[Stored items]
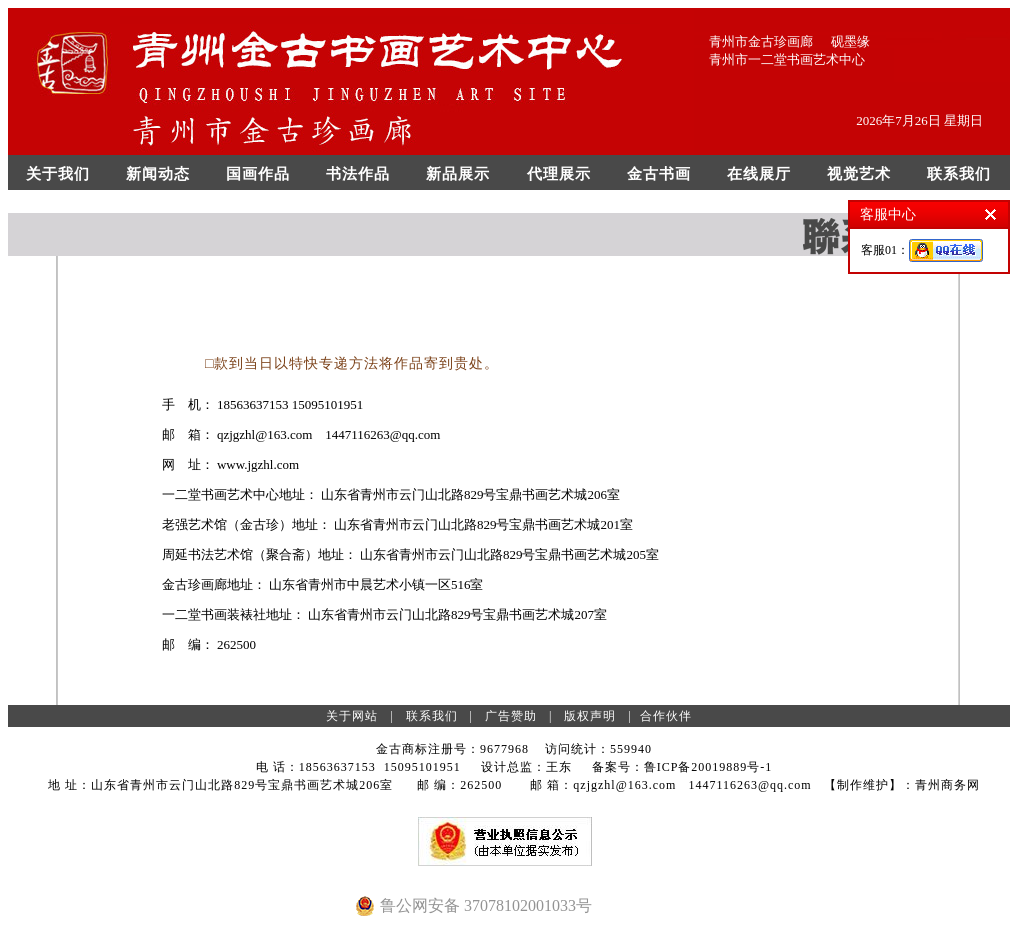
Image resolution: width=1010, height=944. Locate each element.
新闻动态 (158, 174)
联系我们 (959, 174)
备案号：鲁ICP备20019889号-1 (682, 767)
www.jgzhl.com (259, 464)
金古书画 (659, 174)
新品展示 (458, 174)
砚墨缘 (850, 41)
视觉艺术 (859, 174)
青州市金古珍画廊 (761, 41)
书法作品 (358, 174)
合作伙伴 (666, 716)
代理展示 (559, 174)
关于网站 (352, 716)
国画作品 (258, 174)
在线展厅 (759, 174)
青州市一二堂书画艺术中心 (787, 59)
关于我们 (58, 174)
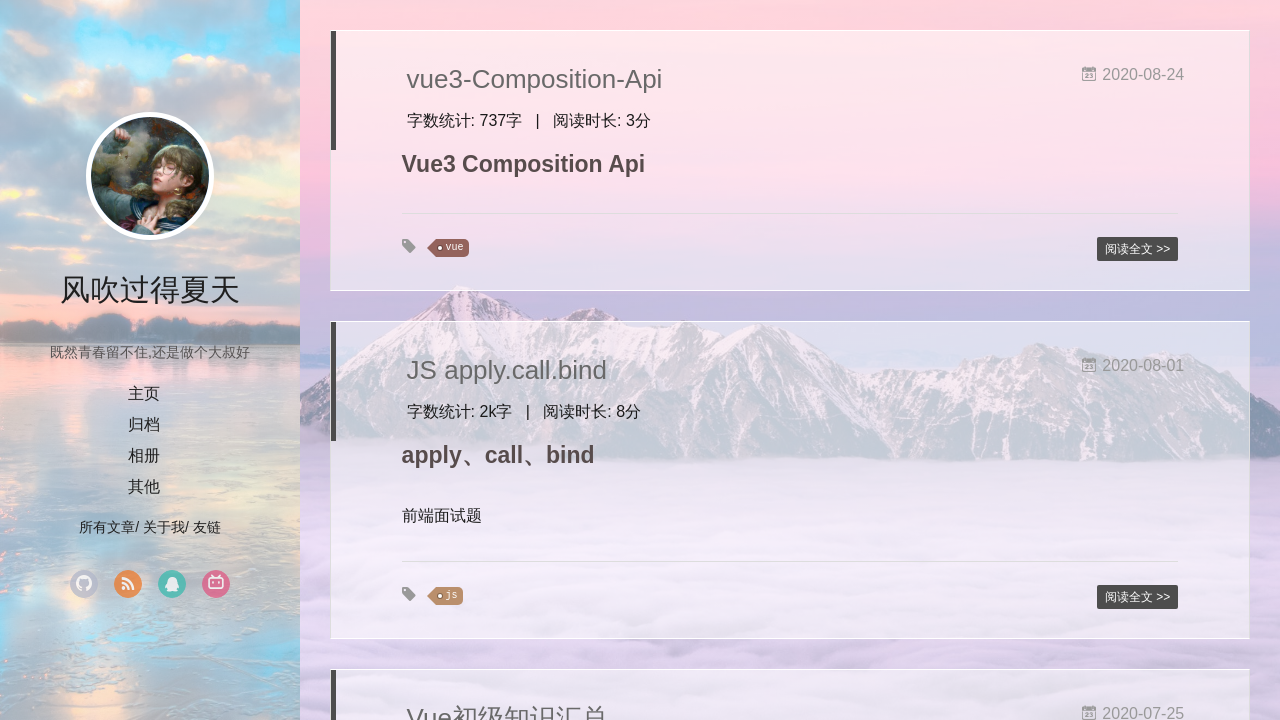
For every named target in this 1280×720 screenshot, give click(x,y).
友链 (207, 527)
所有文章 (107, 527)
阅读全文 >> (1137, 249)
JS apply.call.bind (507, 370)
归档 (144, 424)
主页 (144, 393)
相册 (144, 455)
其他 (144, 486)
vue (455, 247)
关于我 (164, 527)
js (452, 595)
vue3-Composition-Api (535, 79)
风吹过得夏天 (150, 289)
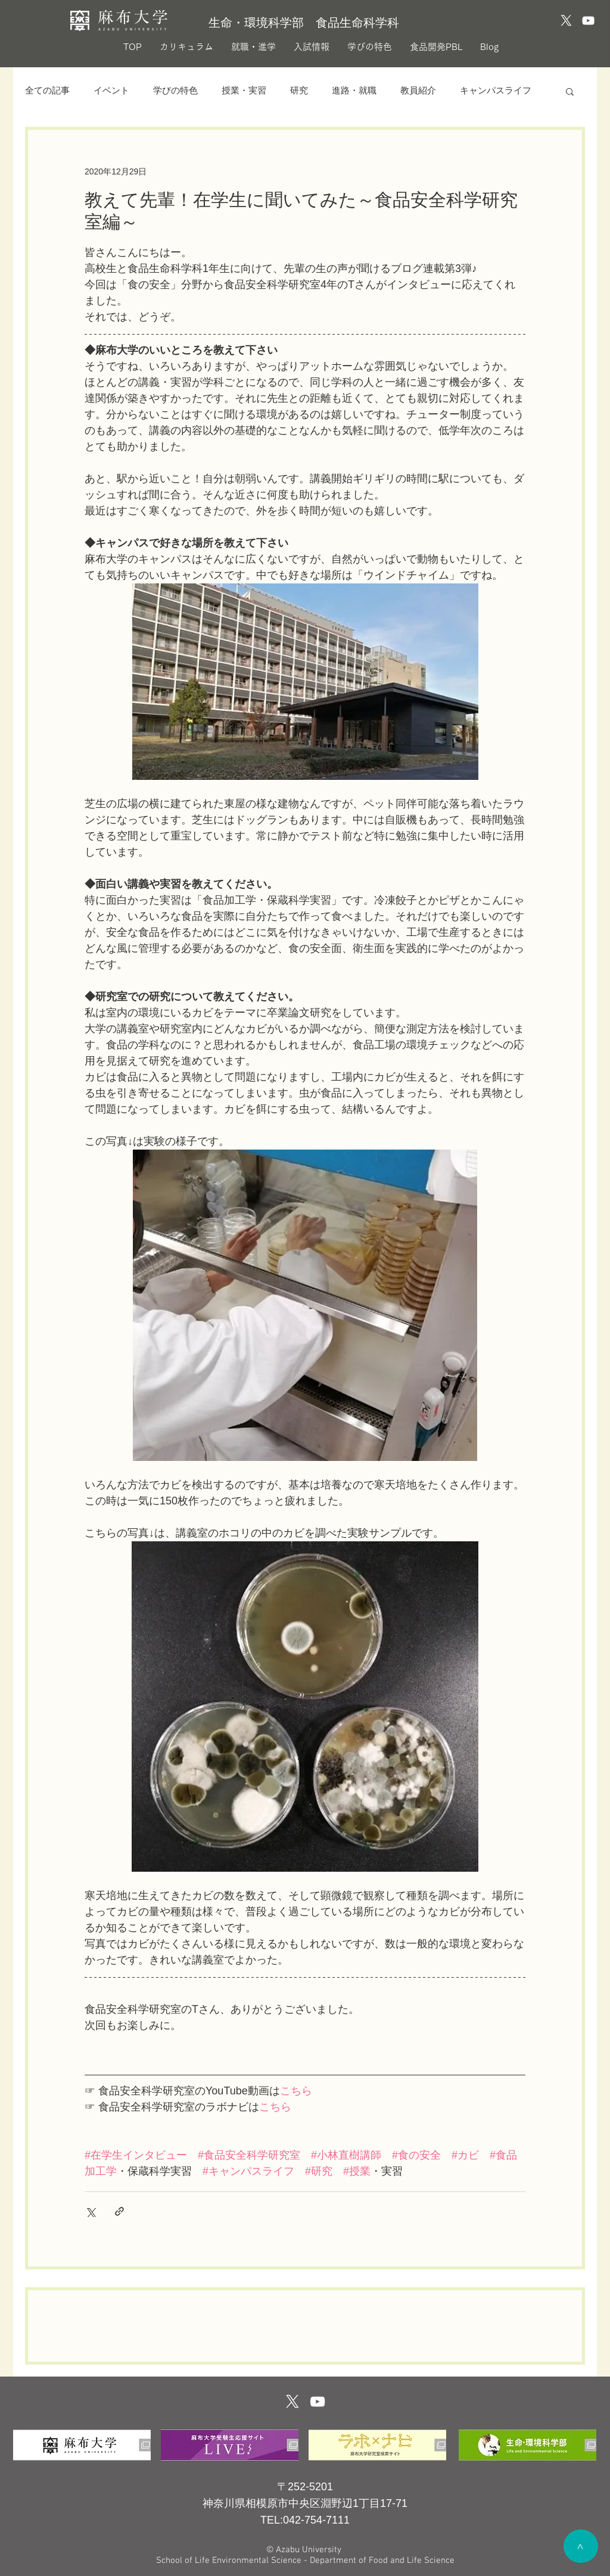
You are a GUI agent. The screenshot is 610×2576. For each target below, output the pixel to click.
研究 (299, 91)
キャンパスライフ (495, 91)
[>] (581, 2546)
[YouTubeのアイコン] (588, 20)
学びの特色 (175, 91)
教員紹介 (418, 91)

→ **TASK STATEMENT**
Please give a word-for-word transcript of the lines from the one holding "关于网站 (352, 716)" through the final line of the entries, both ends kept, with no pictures.

→ **RESULT**
关于网站 (352, 716)
国画作品 (258, 174)
在线展厅 (759, 174)
青州市一二堂书画艺术中心 (787, 59)
关于我们 (58, 174)
For every named target in this 1280×720 screenshot, give click(x,y).
友链 (207, 527)
所有文章 (107, 527)
阅读全文 >> (1137, 249)
JS apply.call.bind (507, 370)
归档 (144, 424)
主页 (144, 393)
相册 (144, 455)
其他 (144, 486)
vue (455, 247)
关于我 (164, 527)
js (452, 595)
vue3-Composition-Api (535, 79)
风吹过得夏天 (150, 289)
You are a GUI agent. The screenshot is 610×2576. For each target below, output the pixel to click.
研究 (299, 91)
キャンパスライフ (495, 91)
[>] (581, 2546)
[YouTubeのアイコン] (588, 20)
学びの特色 (175, 91)
教員紹介 (418, 91)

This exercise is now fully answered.